Dördüncü fasıl fizik ve metafiziğe ayrılmıştır. Filozof, fiziğin konusunu teşkil eden cisimleri önce sınâî ve tabii olmak üzere iki kısma ayırarak inceler. Aristo’nun tabiat ilimleri alanına giren sekiz eseri kendisinden sonra Yeniçağ’a kadar bu konuda başlıca örnek kabul edildiğinden Fârâbî de aynı geleneğe bağlı kalarak söz konusu sekiz kitabı tabiat ilimlerinin bölümleri olarak zikreder. Metafiziği “el-ilmü’l-ilâhî” adıyla verirken temel aldığı örnek yine Aristo’nun Metafizika’sıdır. Felsefenin bu temel disiplinini önce varlığın varlık olarak yorumunu konu alması, diğer bütün teorik ilimlerin ilkelerini vermesi ve son olarak da cisimle ilişkisi bulunmayan mânevî varlıklar alanını araştıran bir ilim olması bakımından üçe ayırarak değerlendirir.

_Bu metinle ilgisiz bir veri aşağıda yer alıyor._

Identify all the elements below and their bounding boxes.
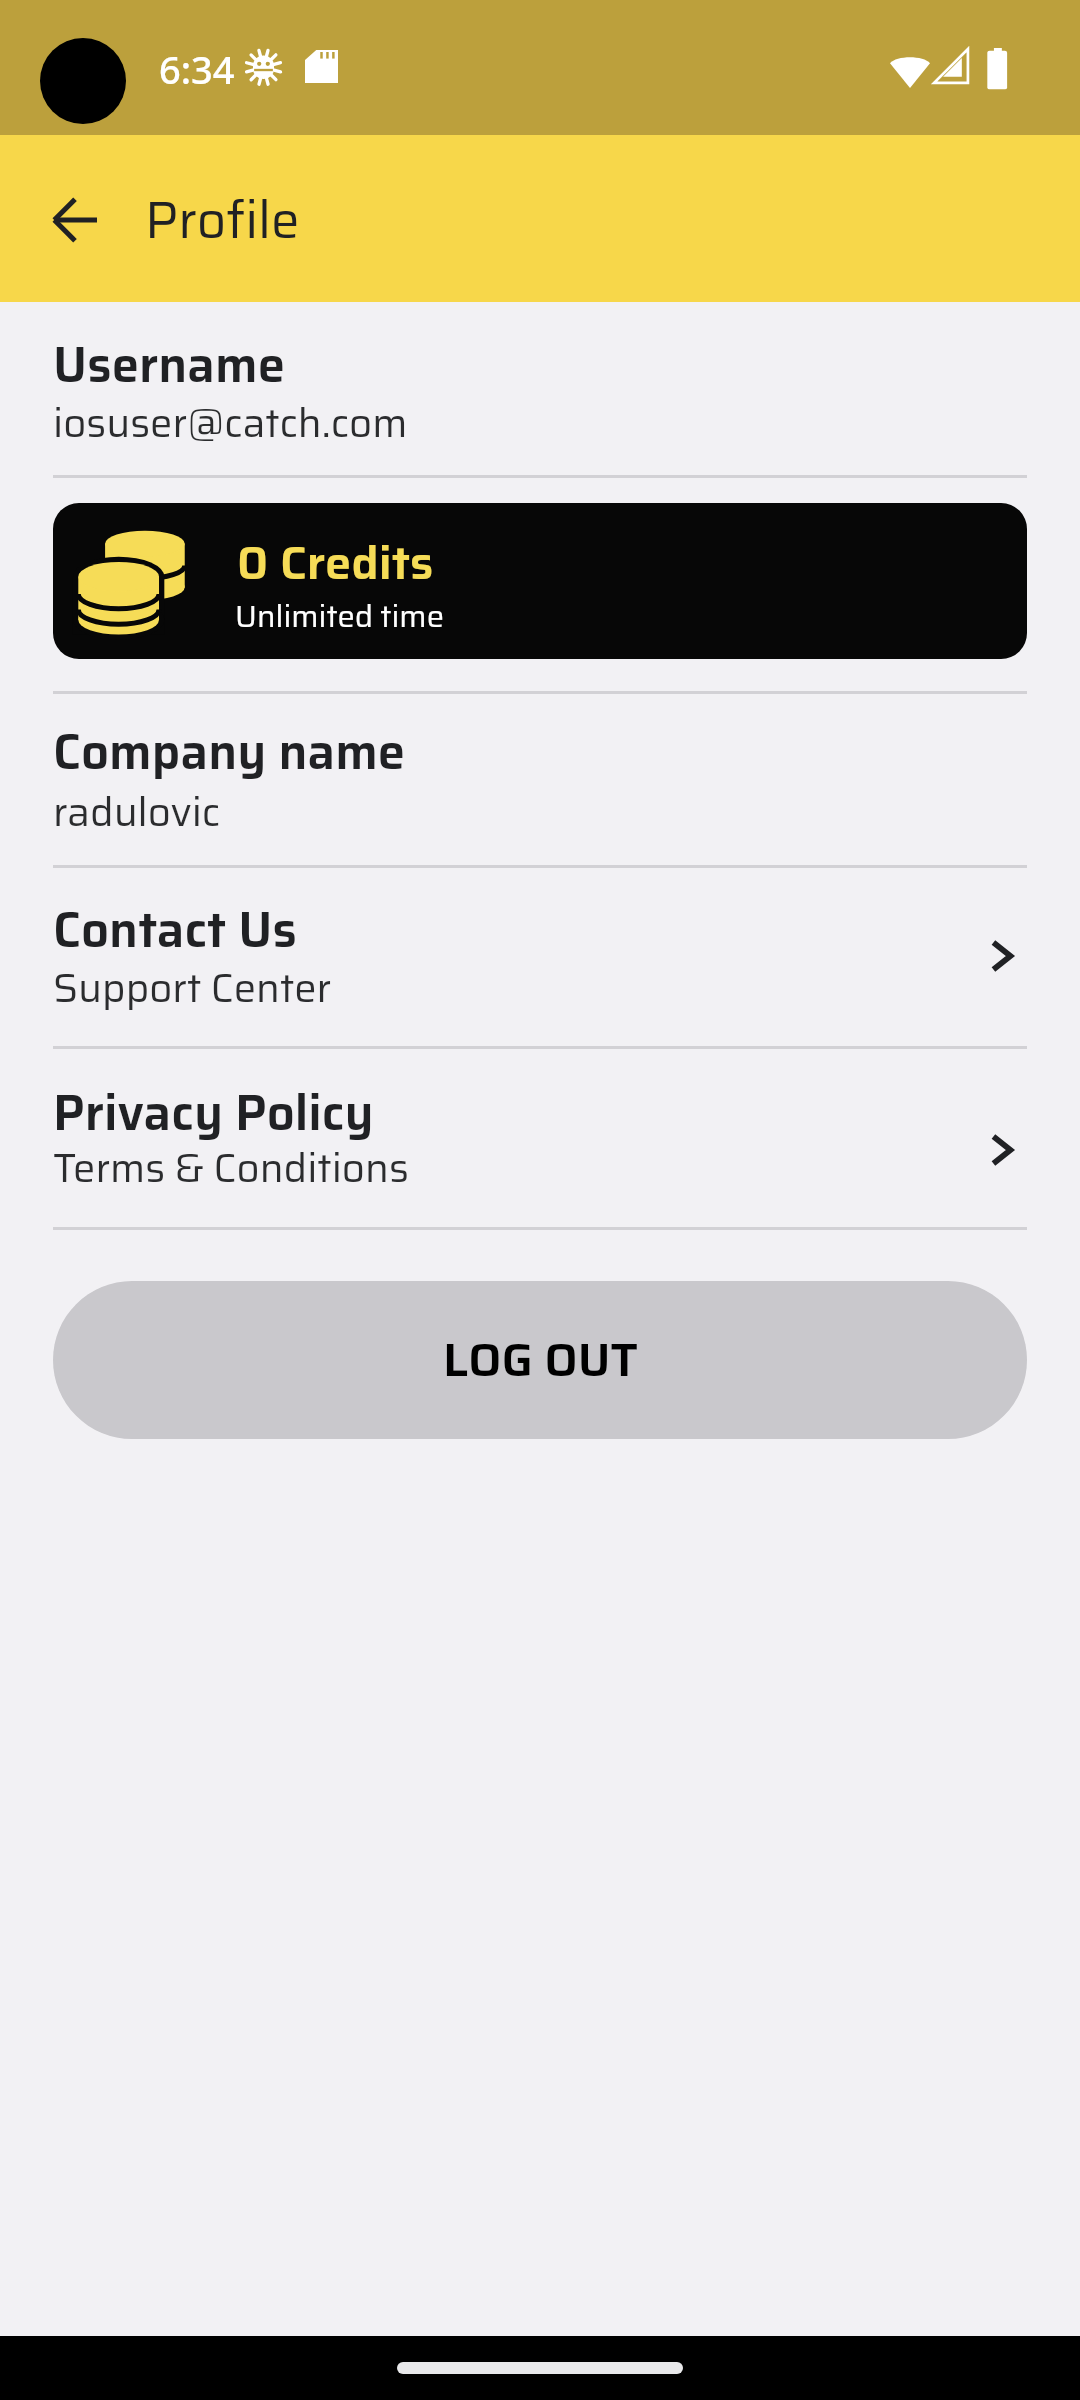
button[interactable] — [0, 1062, 1080, 1212]
staticText: Privacy Policy — [53, 1074, 374, 1151]
staticText: Unlimited time — [235, 592, 444, 641]
staticText: Support Center — [53, 957, 332, 1020]
staticText: Company name — [53, 713, 406, 790]
staticText: 0 Credits — [237, 526, 434, 600]
staticText: Contact Us — [53, 891, 297, 968]
staticText: 6:34 — [159, 43, 235, 95]
button[interactable]: LOG OUT — [53, 1281, 1027, 1439]
button[interactable]: Back — [26, 171, 124, 269]
staticText: Username — [53, 326, 286, 403]
button[interactable] — [0, 880, 1080, 1030]
staticText: radulovic — [53, 781, 221, 844]
staticText: LOG OUT — [443, 1323, 638, 1397]
staticText: Profile — [145, 180, 300, 260]
staticText: iosuser@catch.com — [53, 392, 408, 455]
button[interactable]: 0 Credits — [53, 503, 1027, 659]
staticText: Terms & Conditions — [53, 1137, 409, 1200]
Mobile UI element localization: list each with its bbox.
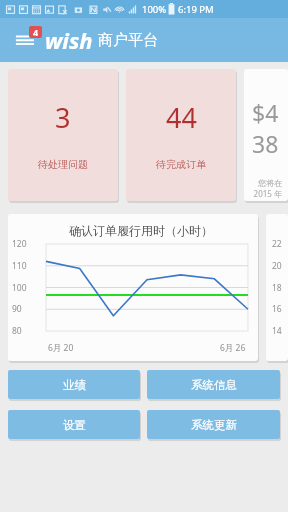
button[interactable]: 3	[8, 69, 118, 201]
staticText: 业绩	[63, 378, 86, 392]
button[interactable]: 设置	[8, 410, 140, 439]
staticText: 44	[166, 99, 197, 136]
staticText: 22	[272, 238, 282, 250]
staticText: 100%	[142, 3, 167, 16]
staticText: 20	[272, 260, 282, 272]
staticText: 3	[55, 99, 71, 136]
staticText: 90	[12, 303, 38, 315]
staticText: 80	[12, 325, 38, 337]
staticText: 系统更新	[191, 418, 237, 432]
staticText: 100	[12, 282, 38, 294]
button[interactable]: 确认订单履行用时（小时）	[8, 214, 258, 361]
staticText: 系统信息	[191, 378, 237, 392]
button[interactable]: Menu	[9, 23, 43, 57]
staticText: 4	[33, 26, 39, 38]
staticText: 18	[272, 282, 282, 294]
staticText: 110	[12, 260, 38, 272]
staticText: 您将在 2015 年 7 月 1 日收到下一笔付款	[252, 177, 282, 201]
staticText: wish	[45, 25, 93, 55]
staticText: 待完成订单	[156, 158, 206, 171]
staticText: 待处理问题	[38, 158, 88, 171]
staticText: 6月 20	[48, 342, 74, 354]
staticText: $438	[252, 97, 282, 159]
button[interactable]: 22	[266, 214, 288, 361]
staticText: 确认订单履行用时（小时）	[69, 223, 213, 238]
staticText: 16	[272, 303, 282, 315]
button[interactable]: 44	[126, 69, 236, 201]
staticText: 120	[12, 238, 38, 250]
button[interactable]: $438	[244, 69, 288, 201]
staticText: 商户平台	[98, 31, 158, 50]
button[interactable]: 业绩	[8, 370, 140, 399]
button[interactable]: 系统更新	[147, 410, 280, 439]
staticText: 6月 26	[220, 342, 246, 354]
staticText: 设置	[63, 418, 86, 432]
button[interactable]: 系统信息	[147, 370, 280, 399]
staticText: 14	[272, 325, 282, 337]
staticText: 6:19 PM	[178, 3, 214, 16]
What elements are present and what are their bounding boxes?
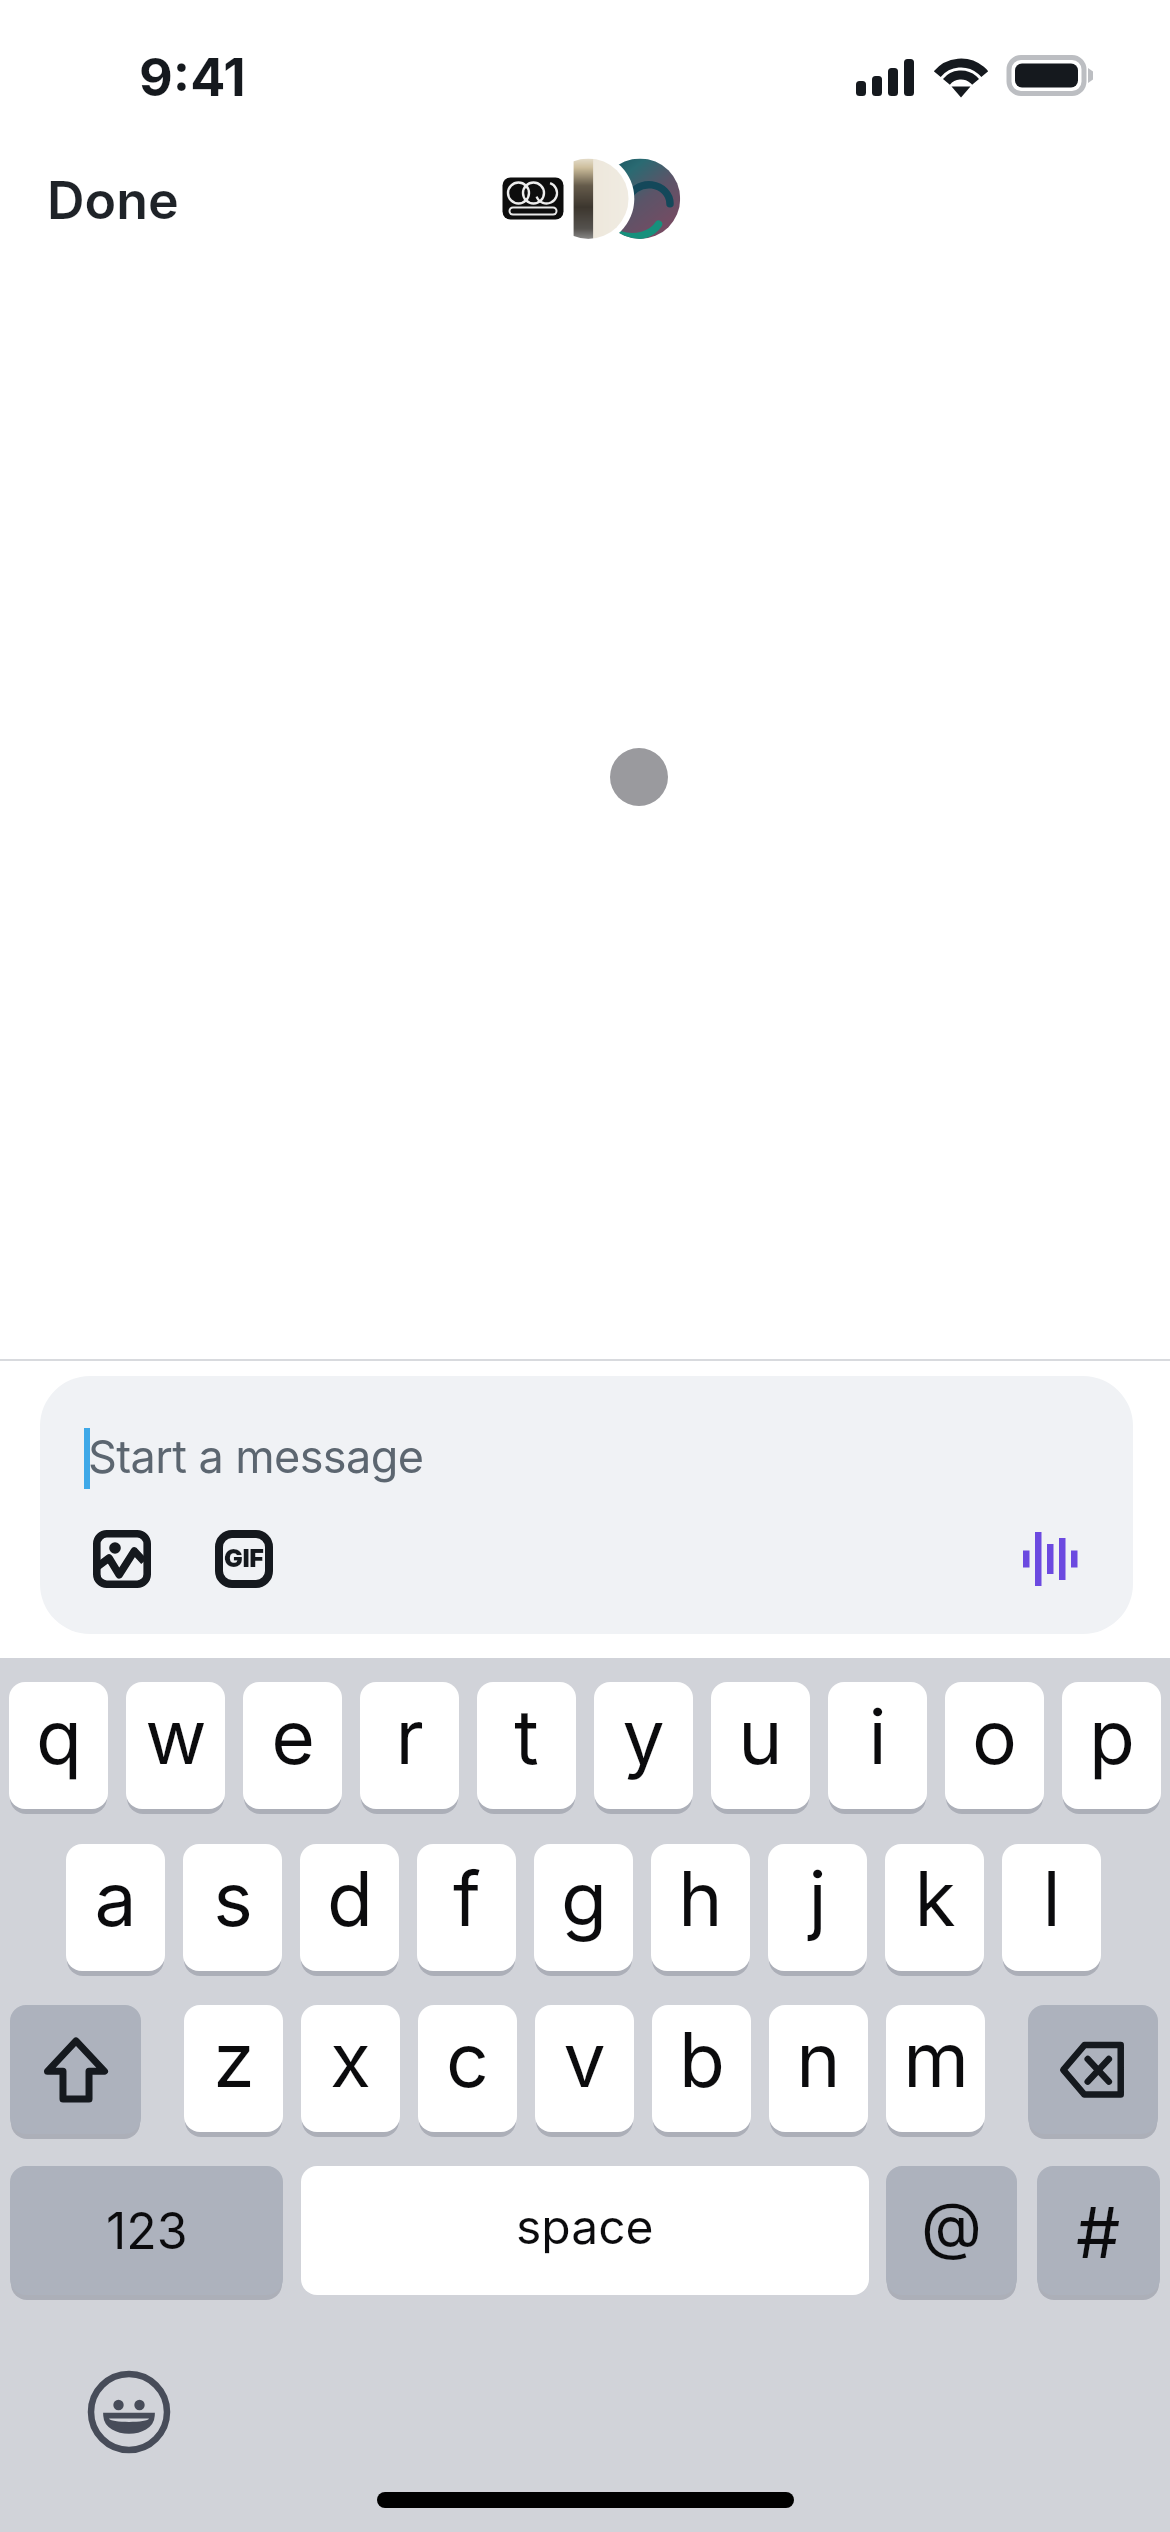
button[interactable]: k [885,1844,984,1971]
staticText: v [563,2014,606,2105]
staticText: u [738,1691,783,1782]
button[interactable]: z [184,2005,283,2132]
staticText: Done [47,169,179,232]
button[interactable]: # [1037,2166,1160,2295]
button[interactable]: space [301,2166,869,2295]
staticText: l [1042,1853,1061,1944]
staticText: o [972,1691,1017,1782]
button[interactable]: c [418,2005,517,2132]
button[interactable]: n [769,2005,868,2132]
button[interactable]: Add photo [83,1520,161,1598]
button[interactable]: t [477,1682,576,1809]
button[interactable]: Backspace [1028,2005,1158,2134]
staticText: space [516,2197,654,2255]
staticText: r [395,1691,424,1782]
staticText: a [94,1853,137,1944]
staticText: g [561,1853,607,1944]
staticText: h [678,1853,723,1944]
button[interactable]: y [594,1682,693,1809]
staticText: k [914,1853,956,1944]
staticText: n [796,2014,841,2105]
staticText: 9:41 [139,46,246,109]
button[interactable]: a [66,1844,165,1971]
button[interactable]: b [652,2005,751,2132]
button[interactable]: h [651,1844,750,1971]
button[interactable]: Emoji [87,2370,171,2454]
button[interactable]: q [9,1682,108,1809]
button[interactable]: Add GIF [205,1520,283,1598]
button[interactable]: Shift [10,2005,141,2134]
button[interactable]: j [768,1844,867,1971]
button[interactable]: @ [886,2166,1017,2295]
button[interactable]: u [711,1682,810,1809]
staticText: p [1089,1691,1135,1782]
staticText: t [514,1691,539,1782]
button[interactable]: Conversation participants [496,155,686,245]
button[interactable]: o [945,1682,1044,1809]
button[interactable]: r [360,1682,459,1809]
button[interactable]: e [243,1682,342,1809]
staticText: @ [921,2187,982,2263]
staticText: b [679,2014,725,2105]
staticText: d [327,1853,373,1944]
button[interactable]: m [886,2005,985,2132]
button[interactable]: s [183,1844,282,1971]
button[interactable]: p [1062,1682,1161,1809]
staticText: s [213,1853,253,1944]
button[interactable]: Start a message [40,1376,1133,1634]
staticText: z [213,2014,255,2105]
staticText: i [868,1691,887,1782]
staticText: q [36,1691,82,1782]
staticText: j [808,1853,827,1944]
button[interactable]: i [828,1682,927,1809]
staticText: Start a message [88,1429,424,1483]
staticText: c [446,2014,489,2105]
staticText: GIF [224,1543,264,1573]
staticText: e [271,1691,315,1782]
staticText: w [145,1691,207,1782]
staticText: x [330,2014,371,2105]
button[interactable]: v [535,2005,634,2132]
button[interactable]: w [126,1682,225,1809]
staticText: # [1076,2190,1121,2275]
staticText: y [622,1691,665,1782]
button[interactable]: l [1002,1844,1101,1971]
button[interactable]: x [301,2005,400,2132]
button[interactable]: Done [27,153,199,248]
staticText: 123 [106,2201,188,2261]
button[interactable]: d [300,1844,399,1971]
button[interactable]: 123 [10,2166,283,2295]
staticText: m [903,2014,969,2105]
button[interactable]: f [417,1844,516,1971]
staticText: f [453,1853,481,1944]
button[interactable]: Voice message [1011,1520,1089,1598]
button[interactable]: g [534,1844,633,1971]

Beşinci fasılda medenî ilimlerle fıkıh ve kelâm ilimlerini bir başlık altında tanıtır. Filozofun “medenî ilim”den kastı ahlâk ve siyasettir. Fârâbî, burada fıkıh ve kelâmı da pratik ilimlerden saymakla kendisinden önce ve sonra bu konuda yazan müelliflerden farklı bir anlayış ortaya koymuştur. Zira ona göre kelâm, sadece inanç konusunda doğru ve kesin bilgi elde etmeyi değil aynı zamanda o bilgiyi hayata geçirmeyi de amaçlar.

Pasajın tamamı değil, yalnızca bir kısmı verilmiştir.